Für Volvos elektrisch angetriebenes Coupé C30 beginnt jetzt der Ernst des Autolebens. Mit 130 km/h Spitze und 150 km Reichweite in die Zukunft.

mid/mah

Der bis zu 130 km/h schnelle Kompaktklässler, der bisher in einer Versuchsflotte von 50 Fahrzeugen vor allem unternehmensintern getestet worden ist, läuft ab sofort in der regulären C30-Produktionslinie im belgischen Gent vom Band.

Von dort wird das Fahrzeug nach Göteborg transportiert. Im schwedischen Stammwerk der Marke werden dem Stromer dann Elektromotor, Akkus und Leistungselektronik eingepflanzt.

In einer kleinen Auflage von zunächst 250 Stück soll das Elektrofahrzeug ab Herbst dieses Jahres im Alltagsbetrieb bei Unternehmen und Behörden in Skandinavien und den Benelux-Staaten (Belgien, Niederlande und Luxemburg) getestet werden.

Bei ersten Ausfahrten mit Vorserienfahrzeugen in Göteborg hatte der Schwedenstromer mit seinen vier harmonisch arbeitenden Automatik-Fahrstufen bereits einen sehr fertigen Eindruck hinterlassen.

Die in den nächsten drei Jahren gesammelten Erfahrungen bei den Leasingkunden sollen in die Entwicklung einer nächsten Generation von Serienfahrzeugen für Privatkunden einfließen.

So sollen die in rund sieben Stunden an der heimischen Steckdose aufladbaren Lithium-Ionen-Akkus, die bisher für eine Reichweite von bis zu 150 Kilometern gut sind, bis 2020 ausdauernder und um bis zu 75 Prozent kostengünstiger werden.

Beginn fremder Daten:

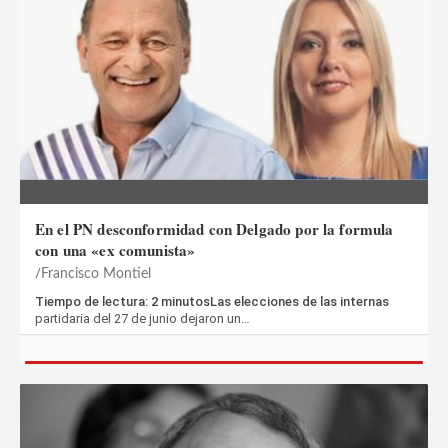
En el PN desconformidad con Delgado por la formula
con una «ex comunista»
Francisco Montiel
Tiempo de lectura: 2 minutosLas elecciones de las internas
partidaria del 27 de junio dejaron un…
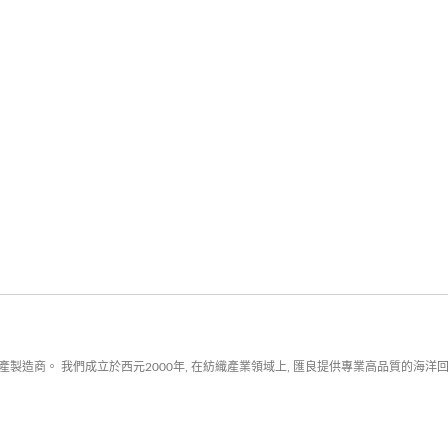
製造商。 我們成立於西元2000年, 在紡織產業領域上, 匯良提供專業高品質的海洋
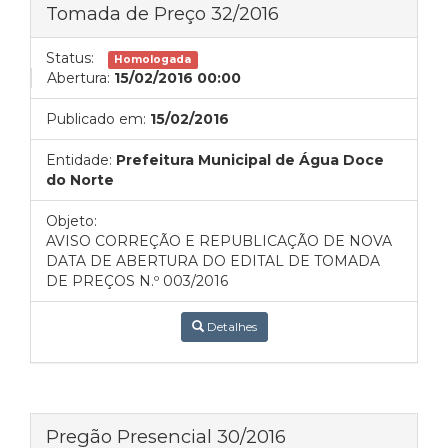
Tomada de Preço 32/2016
Status:
Homologada
Abertura:
15/02/2016 00:00
Publicado em:
15/02/2016
Entidade:
Prefeitura Municipal de Água Doce
do Norte
Objeto:
AVISO CORREÇÃO E REPUBLICAÇÃO DE NOVA
DATA DE ABERTURA DO EDITAL DE TOMADA
DE PREÇOS N.º 003/2016
Detalhes
Pregão Presencial 30/2016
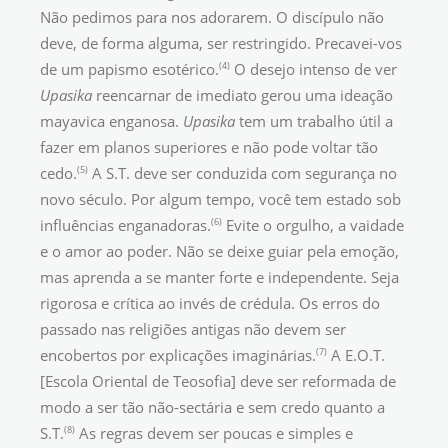
Não pedimos para nos adorarem. O discípulo não
deve, de forma alguma, ser restringido. Precavei-vos
(4)
de um papismo esotérico.
O desejo intenso de ver
Upasika
reencarnar de imediato gerou uma ideação
mayavica enganosa.
Upasika
tem um trabalho útil a
fazer em planos superiores e não pode voltar tão
(5)
cedo.
A S.T. deve ser conduzida com segurança no
novo século. Por algum tempo, você tem estado sob
(6)
influências enganadoras.
Evite o orgulho, a vaidade
e o amor ao poder. Não se deixe guiar pela emoção,
mas aprenda a se manter forte e independente. Seja
rigorosa e crítica ao invés de crédula. Os erros do
passado nas religiões antigas não devem ser
(7)
encobertos por explicações imaginárias.
A E.O.T.
[Escola Oriental de Teosofia] deve ser reformada de
modo a ser tão não-sectária e sem credo quanto a
(8)
S.T.
As regras devem ser poucas e simples e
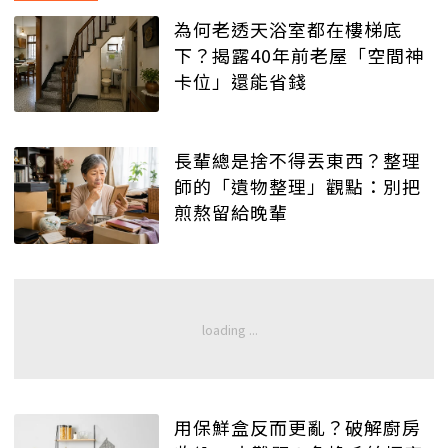
為何老透天浴室都在樓梯底
下？揭露40年前老屋「空間神
卡位」還能省錢
長輩總是捨不得丟東西？整理
師的「遺物整理」觀點：別把
煎熬留給晚輩
用保鮮盒反而更亂？破解廚房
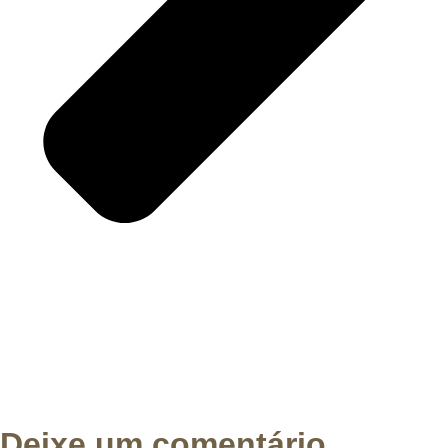
Deixe um comentário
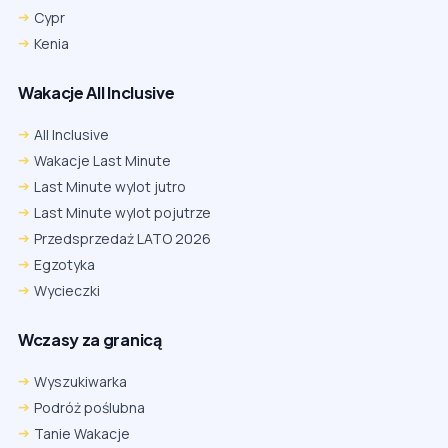
Cypr
Kenia
Wakacje All Inclusive
All Inclusive
Wakacje Last Minute
Last Minute wylot jutro
Last Minute wylot pojutrze
Przedsprzedaż LATO 2026
Egzotyka
Wycieczki
Wczasy za granicą
Wyszukiwarka
Podróż poślubna
Tanie Wakacje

Erklärtes Ziel der Schweden ist es, Elektroautos zu Preisen von vergleichbaren, konventionell angetriebenen Autos auf den Markt zu bringen.

Ein ehrgeiziger Plan: Im Falle des C30 mit Verbrennungsmotor beginnt die Preisliste bei 18.990 Euro. Das wären rund 16.000 Euro weniger als das erste auf dem heimischen Markt angebotene Kleinwagen-Elektroauto Mitsubishi i-MIEV.